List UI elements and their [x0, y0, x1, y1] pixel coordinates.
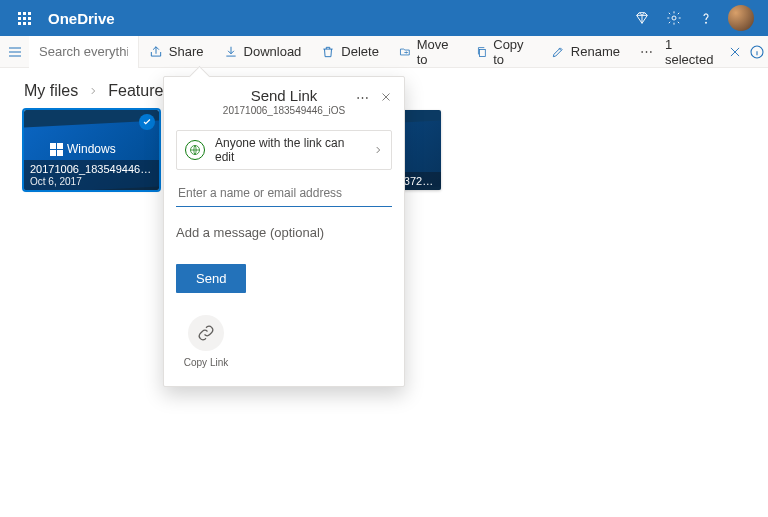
help-icon	[698, 10, 714, 26]
recipient-input[interactable]	[176, 180, 392, 207]
link-icon	[197, 324, 215, 342]
share-label: Share	[169, 44, 204, 59]
delete-button[interactable]: Delete	[311, 36, 389, 67]
share-dialog: Send Link 20171006_183549446_iOS ⋯ Anyon…	[163, 76, 405, 387]
share-dialog-title: Send Link	[204, 87, 364, 104]
hamburger-icon	[7, 44, 23, 60]
more-commands-button[interactable]: ⋯	[630, 44, 665, 59]
copy-link-button[interactable]	[188, 315, 224, 351]
file-tile[interactable]: Windows 20171006_183549446_iO... Oct 6, …	[24, 110, 159, 190]
brand-title: OneDrive	[48, 10, 115, 27]
svg-point-1	[706, 22, 707, 23]
details-pane-button[interactable]	[746, 44, 768, 60]
link-permission-button[interactable]: Anyone with the link can edit	[176, 130, 392, 170]
ellipsis-icon: ⋯	[352, 87, 372, 107]
account-avatar[interactable]	[728, 5, 754, 31]
info-icon	[749, 44, 765, 60]
close-icon	[380, 91, 392, 103]
settings-button[interactable]	[658, 2, 690, 34]
delete-label: Delete	[341, 44, 379, 59]
rename-label: Rename	[571, 44, 620, 59]
nav-toggle-button[interactable]	[0, 44, 29, 60]
share-dialog-subtitle: 20171006_183549446_iOS	[204, 105, 364, 116]
search-input[interactable]	[39, 44, 128, 59]
file-name: 20171006_183549446_iO...	[30, 163, 153, 175]
chevron-right-icon	[373, 143, 383, 158]
share-more-button[interactable]: ⋯	[352, 87, 372, 107]
rename-icon	[551, 45, 565, 59]
copyto-label: Copy to	[493, 37, 531, 67]
selected-checkmark-icon	[139, 114, 155, 130]
svg-point-0	[672, 16, 676, 20]
download-button[interactable]: Download	[214, 36, 312, 67]
app-launcher-button[interactable]	[8, 2, 40, 34]
svg-rect-2	[479, 49, 485, 56]
trash-icon	[321, 45, 335, 59]
moveto-label: Move to	[417, 37, 456, 67]
send-button[interactable]: Send	[176, 264, 246, 293]
rename-button[interactable]: Rename	[541, 36, 630, 67]
share-close-button[interactable]	[376, 87, 396, 107]
copyto-button[interactable]: Copy to	[466, 36, 541, 67]
copy-link-label: Copy Link	[178, 357, 234, 368]
diamond-icon	[634, 10, 650, 26]
search-box[interactable]	[29, 36, 139, 68]
premium-button[interactable]	[626, 2, 658, 34]
globe-icon	[185, 140, 205, 160]
clear-selection-button[interactable]	[724, 45, 746, 59]
share-icon	[149, 45, 163, 59]
download-icon	[224, 45, 238, 59]
waffle-icon	[18, 12, 31, 25]
selection-count: 1 selected	[665, 37, 724, 67]
download-label: Download	[244, 44, 302, 59]
file-date: Oct 6, 2017	[30, 176, 153, 187]
permission-label: Anyone with the link can edit	[215, 136, 363, 164]
share-button[interactable]: Share	[139, 36, 214, 67]
windows-logo-icon: Windows	[50, 142, 116, 156]
close-icon	[728, 45, 742, 59]
moveto-button[interactable]: Move to	[389, 36, 466, 67]
ellipsis-icon: ⋯	[640, 44, 655, 59]
copyto-icon	[476, 45, 488, 59]
breadcrumb-root[interactable]: My files	[24, 82, 78, 100]
moveto-icon	[399, 45, 411, 59]
message-input[interactable]: Add a message (optional)	[176, 225, 392, 240]
gear-icon	[666, 10, 682, 26]
help-button[interactable]	[690, 2, 722, 34]
chevron-right-icon	[88, 82, 98, 100]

——————

Work request
Search the listing for "with" and show every line where it occurs.

Result for this task
link-permission-button[interactable]: Anyone with the link can edit	[176, 130, 392, 170]
permission-label: Anyone with the link can edit	[215, 136, 363, 164]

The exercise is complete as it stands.